- _WORK TO BE COMPLETED_
Reproduce each line of the entries that carries "Hlabisa".

Structured page parsing data
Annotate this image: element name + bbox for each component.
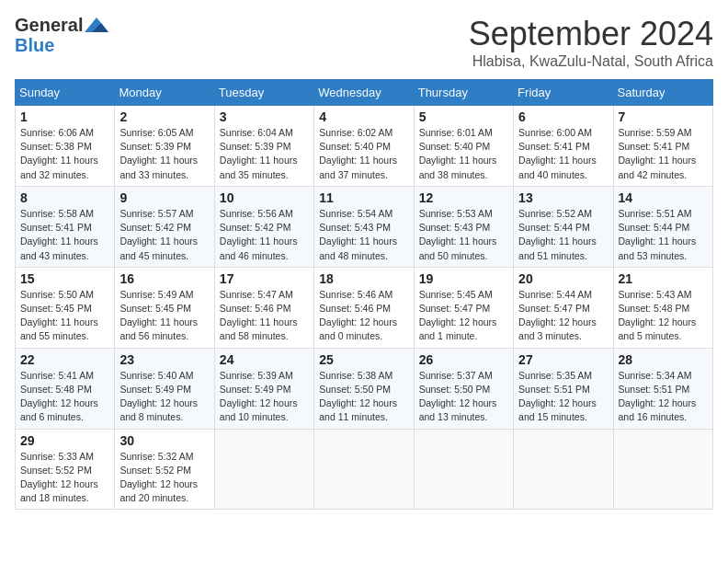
day-detail: Sunrise: 5:50 AMSunset: 5:45 PMDaylight:… <box>20 288 109 344</box>
header-sunday: Sunday <box>16 80 115 106</box>
day-number: 19 <box>419 271 508 286</box>
table-row <box>214 429 313 510</box>
table-row: 25Sunrise: 5:38 AMSunset: 5:50 PMDayligh… <box>314 348 414 429</box>
day-detail: Sunrise: 5:44 AMSunset: 5:47 PMDaylight:… <box>518 288 608 344</box>
month-title: September 2024 <box>469 15 713 53</box>
table-row: 27Sunrise: 5:35 AMSunset: 5:51 PMDayligh… <box>514 348 613 429</box>
day-detail: Sunrise: 5:53 AMSunset: 5:43 PMDaylight:… <box>419 207 508 263</box>
page-header: General Blue September 2024 Hlabisa, Kwa… <box>15 15 713 70</box>
day-number: 17 <box>220 271 309 286</box>
day-number: 12 <box>419 190 508 205</box>
table-row: 18Sunrise: 5:46 AMSunset: 5:46 PMDayligh… <box>314 267 414 348</box>
table-row: 21Sunrise: 5:43 AMSunset: 5:48 PMDayligh… <box>613 267 712 348</box>
table-row: 23Sunrise: 5:40 AMSunset: 5:49 PMDayligh… <box>115 348 214 429</box>
header-thursday: Thursday <box>414 80 513 106</box>
day-detail: Sunrise: 6:00 AMSunset: 5:41 PMDaylight:… <box>518 126 608 182</box>
header-wednesday: Wednesday <box>314 80 414 106</box>
logo: General Blue <box>15 15 108 54</box>
day-detail: Sunrise: 5:57 AMSunset: 5:42 PMDaylight:… <box>119 207 209 263</box>
day-detail: Sunrise: 5:54 AMSunset: 5:43 PMDaylight:… <box>319 207 408 263</box>
table-row: 5Sunrise: 6:01 AMSunset: 5:40 PMDaylight… <box>414 106 513 187</box>
table-row: 10Sunrise: 5:56 AMSunset: 5:42 PMDayligh… <box>214 186 313 267</box>
day-detail: Sunrise: 5:38 AMSunset: 5:50 PMDaylight:… <box>319 369 408 425</box>
day-number: 16 <box>119 271 209 286</box>
header-tuesday: Tuesday <box>214 80 313 106</box>
day-detail: Sunrise: 5:49 AMSunset: 5:45 PMDaylight:… <box>119 288 209 344</box>
calendar-table: Sunday Monday Tuesday Wednesday Thursday… <box>15 79 713 510</box>
table-row: 14Sunrise: 5:51 AMSunset: 5:44 PMDayligh… <box>613 186 712 267</box>
day-detail: Sunrise: 5:35 AMSunset: 5:51 PMDaylight:… <box>518 369 608 425</box>
table-row: 16Sunrise: 5:49 AMSunset: 5:45 PMDayligh… <box>115 267 214 348</box>
table-row: 11Sunrise: 5:54 AMSunset: 5:43 PMDayligh… <box>314 186 414 267</box>
day-detail: Sunrise: 5:56 AMSunset: 5:42 PMDaylight:… <box>220 207 309 263</box>
table-row: 26Sunrise: 5:37 AMSunset: 5:50 PMDayligh… <box>414 348 513 429</box>
table-row: 20Sunrise: 5:44 AMSunset: 5:47 PMDayligh… <box>514 267 613 348</box>
day-number: 14 <box>619 190 708 205</box>
day-number: 2 <box>119 109 209 124</box>
title-area: September 2024 Hlabisa, KwaZulu-Natal, S… <box>469 15 713 70</box>
day-number: 7 <box>619 109 708 124</box>
day-number: 20 <box>518 271 608 286</box>
table-row: 1Sunrise: 6:06 AMSunset: 5:38 PMDaylight… <box>16 106 115 187</box>
day-number: 3 <box>220 109 309 124</box>
calendar-header-row: Sunday Monday Tuesday Wednesday Thursday… <box>16 80 713 106</box>
day-number: 13 <box>518 190 608 205</box>
day-number: 1 <box>20 109 109 124</box>
day-detail: Sunrise: 5:34 AMSunset: 5:51 PMDaylight:… <box>619 369 708 425</box>
header-monday: Monday <box>115 80 214 106</box>
table-row: 3Sunrise: 6:04 AMSunset: 5:39 PMDaylight… <box>214 106 313 187</box>
day-detail: Sunrise: 6:05 AMSunset: 5:39 PMDaylight:… <box>119 126 209 182</box>
day-detail: Sunrise: 5:58 AMSunset: 5:41 PMDaylight:… <box>20 207 109 263</box>
logo-icon <box>85 16 108 34</box>
day-number: 18 <box>319 271 408 286</box>
day-number: 29 <box>20 433 109 448</box>
day-detail: Sunrise: 5:51 AMSunset: 5:44 PMDaylight:… <box>619 207 708 263</box>
day-number: 24 <box>220 352 309 367</box>
table-row: 12Sunrise: 5:53 AMSunset: 5:43 PMDayligh… <box>414 186 513 267</box>
day-detail: Sunrise: 6:01 AMSunset: 5:40 PMDaylight:… <box>419 126 508 182</box>
location-title: Hlabisa, KwaZulu-Natal, South Africa <box>469 53 713 70</box>
table-row: 28Sunrise: 5:34 AMSunset: 5:51 PMDayligh… <box>613 348 712 429</box>
table-row: 6Sunrise: 6:00 AMSunset: 5:41 PMDaylight… <box>514 106 613 187</box>
table-row <box>314 429 414 510</box>
day-detail: Sunrise: 5:46 AMSunset: 5:46 PMDaylight:… <box>319 288 408 344</box>
day-number: 6 <box>518 109 608 124</box>
day-detail: Sunrise: 6:06 AMSunset: 5:38 PMDaylight:… <box>20 126 109 182</box>
day-number: 11 <box>319 190 408 205</box>
logo-blue-text: Blue <box>15 36 108 54</box>
day-detail: Sunrise: 5:33 AMSunset: 5:52 PMDaylight:… <box>20 450 109 506</box>
day-detail: Sunrise: 5:43 AMSunset: 5:48 PMDaylight:… <box>619 288 708 344</box>
header-saturday: Saturday <box>613 80 712 106</box>
day-detail: Sunrise: 5:37 AMSunset: 5:50 PMDaylight:… <box>419 369 508 425</box>
table-row: 22Sunrise: 5:41 AMSunset: 5:48 PMDayligh… <box>16 348 115 429</box>
day-number: 21 <box>619 271 708 286</box>
day-number: 8 <box>20 190 109 205</box>
day-detail: Sunrise: 5:39 AMSunset: 5:49 PMDaylight:… <box>220 369 309 425</box>
day-detail: Sunrise: 5:52 AMSunset: 5:44 PMDaylight:… <box>518 207 608 263</box>
table-row: 30Sunrise: 5:32 AMSunset: 5:52 PMDayligh… <box>115 429 214 510</box>
day-number: 22 <box>20 352 109 367</box>
day-number: 23 <box>119 352 209 367</box>
day-number: 26 <box>419 352 508 367</box>
day-number: 27 <box>518 352 608 367</box>
day-detail: Sunrise: 6:04 AMSunset: 5:39 PMDaylight:… <box>220 126 309 182</box>
logo-general-text: General <box>15 15 83 36</box>
day-number: 28 <box>619 352 708 367</box>
day-detail: Sunrise: 5:41 AMSunset: 5:48 PMDaylight:… <box>20 369 109 425</box>
day-detail: Sunrise: 5:32 AMSunset: 5:52 PMDaylight:… <box>119 450 209 506</box>
table-row: 17Sunrise: 5:47 AMSunset: 5:46 PMDayligh… <box>214 267 313 348</box>
table-row: 15Sunrise: 5:50 AMSunset: 5:45 PMDayligh… <box>16 267 115 348</box>
day-number: 30 <box>119 433 209 448</box>
table-row: 2Sunrise: 6:05 AMSunset: 5:39 PMDaylight… <box>115 106 214 187</box>
day-number: 15 <box>20 271 109 286</box>
day-detail: Sunrise: 5:45 AMSunset: 5:47 PMDaylight:… <box>419 288 508 344</box>
table-row: 13Sunrise: 5:52 AMSunset: 5:44 PMDayligh… <box>514 186 613 267</box>
table-row <box>414 429 513 510</box>
day-number: 10 <box>220 190 309 205</box>
table-row <box>613 429 712 510</box>
day-number: 9 <box>119 190 209 205</box>
table-row: 19Sunrise: 5:45 AMSunset: 5:47 PMDayligh… <box>414 267 513 348</box>
table-row: 24Sunrise: 5:39 AMSunset: 5:49 PMDayligh… <box>214 348 313 429</box>
table-row: 8Sunrise: 5:58 AMSunset: 5:41 PMDaylight… <box>16 186 115 267</box>
table-row: 9Sunrise: 5:57 AMSunset: 5:42 PMDaylight… <box>115 186 214 267</box>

- _EXERCISE OUTPUT_
page-header: General Blue September 2024 Hlabisa, Kwa… <box>15 15 713 70</box>
title-area: September 2024 Hlabisa, KwaZulu-Natal, S… <box>469 15 713 70</box>
location-title: Hlabisa, KwaZulu-Natal, South Africa <box>469 53 713 70</box>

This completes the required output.